No Surprises Act update. “Our organizations are strongly opposed to this newest guidance, which further broadens the already significant discretion health plans had on how they may calculate qualifying payment amounts under the NSA’s original implementation,” the Radiology Business Management Association, American College of Radiology, American Society of Anesthesiologists, American College of Emergency Physicians and Emergency Department Practice Management Association said in a joint statement issued Oct. 9.

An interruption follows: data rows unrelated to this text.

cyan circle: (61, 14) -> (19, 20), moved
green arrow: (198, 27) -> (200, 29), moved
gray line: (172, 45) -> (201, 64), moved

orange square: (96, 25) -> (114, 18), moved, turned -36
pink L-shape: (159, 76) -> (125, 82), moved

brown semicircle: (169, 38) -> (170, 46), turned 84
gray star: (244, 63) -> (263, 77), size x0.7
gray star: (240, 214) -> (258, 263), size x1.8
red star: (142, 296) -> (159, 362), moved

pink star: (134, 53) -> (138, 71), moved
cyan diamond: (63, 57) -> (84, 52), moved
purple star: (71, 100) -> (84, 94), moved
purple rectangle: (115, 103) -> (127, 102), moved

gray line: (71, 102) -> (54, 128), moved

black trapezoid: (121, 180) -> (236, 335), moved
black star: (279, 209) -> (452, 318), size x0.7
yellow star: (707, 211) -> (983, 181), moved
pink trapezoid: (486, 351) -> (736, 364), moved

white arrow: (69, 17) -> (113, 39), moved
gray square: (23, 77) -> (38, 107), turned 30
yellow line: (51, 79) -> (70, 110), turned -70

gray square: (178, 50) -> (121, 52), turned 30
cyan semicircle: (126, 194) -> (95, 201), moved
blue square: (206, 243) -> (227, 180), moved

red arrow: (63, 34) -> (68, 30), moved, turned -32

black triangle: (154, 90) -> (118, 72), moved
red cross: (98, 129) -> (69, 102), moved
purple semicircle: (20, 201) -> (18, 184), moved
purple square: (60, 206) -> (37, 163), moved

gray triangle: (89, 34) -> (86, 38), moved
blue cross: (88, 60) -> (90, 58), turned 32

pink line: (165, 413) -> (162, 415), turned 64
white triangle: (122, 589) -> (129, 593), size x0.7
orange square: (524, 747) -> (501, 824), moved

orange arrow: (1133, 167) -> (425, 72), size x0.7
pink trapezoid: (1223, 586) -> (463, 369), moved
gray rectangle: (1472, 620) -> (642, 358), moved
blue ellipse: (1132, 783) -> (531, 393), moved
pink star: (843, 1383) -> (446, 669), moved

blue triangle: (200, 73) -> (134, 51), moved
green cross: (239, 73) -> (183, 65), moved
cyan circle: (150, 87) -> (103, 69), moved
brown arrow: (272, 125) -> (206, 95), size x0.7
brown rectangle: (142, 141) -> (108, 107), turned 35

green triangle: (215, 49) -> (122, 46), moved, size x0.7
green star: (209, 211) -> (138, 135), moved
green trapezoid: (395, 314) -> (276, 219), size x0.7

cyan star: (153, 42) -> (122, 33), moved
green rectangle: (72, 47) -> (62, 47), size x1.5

Hospitals & Health Systems
In fall 2024, sepsis core measure performance will be added to Medicare’s Hospital Value-Based Purchasing Program. Hospitals’ sepsis process measure performance will have a significant financial impact. The problem: “Unfortunately, we do not have good evidence that implementation of the sepsis policy has led to an improvement in sepsis mortality rates.”
Atrium Health plans to ramp up “AI co-pilot,” including ambient documentation technology from Nuance, across its 40-hospital system.
Medicare Advantage is a raw deal for critical access hospitals.
Per Gist & Kaufman Hall, hospital finances are improving:
Nursing & Allied Health
PeaceHealth nurses and staff picket for improved staffing and compensation.
JAMA: Unionization is associated with decreased staff turnover at skilled nursing facilities.
LA Times: “Many California healthcare workers — from nursing assistants and medical coders to cleaners and security guards — will see at least $25 an hour starting in 2026 after Gov. Gavin Newsom signed a bill on Friday that mandates an industry minimum wage statewide.”
Well you left out a key part of the FTC letter where it says on page 4 professional associations could take action if it felt there were issues detrimental to the PUBLIC or its members. Would the FTC think demanding access to payment information is anticompetitive when another federal agency, CMS, states it is required that we have such access? See the Code of Federal Regulations: § 424.80 (d)(2)
"(2) Access to records. The supplier who furnishes the service has unrestricted access to claims submitted by an entity for services provided by that supplier. This paragraph applies irrespective
of whether the supplier is an employee or whether the service is provided under a contractual arrangement. If an entity refuses to provide, upon request, the billing information to the supplier performing the service, the entity’s right to receive reassigned benefits may be revoked under
§ 424.82(c)(3)"
What about Due Process which the Joint Commission requires, an agency deemed by CMS and a threat to our ability to advocate for patients? Who would file the complaint? Which PE firm would put their neck out? I don’t accept the years of excuses. Profiles in Timidity will be the name of the book about EM “leadership”.
BTW, your conclusion that it is not legal is improper as the exact matter has never been adjudicated so you should clarify that it is your opinion. Secondly, you have a bit of a COI in favor of ACEP, correct? The newly touted ACEP Open Book links right to your site/business venture.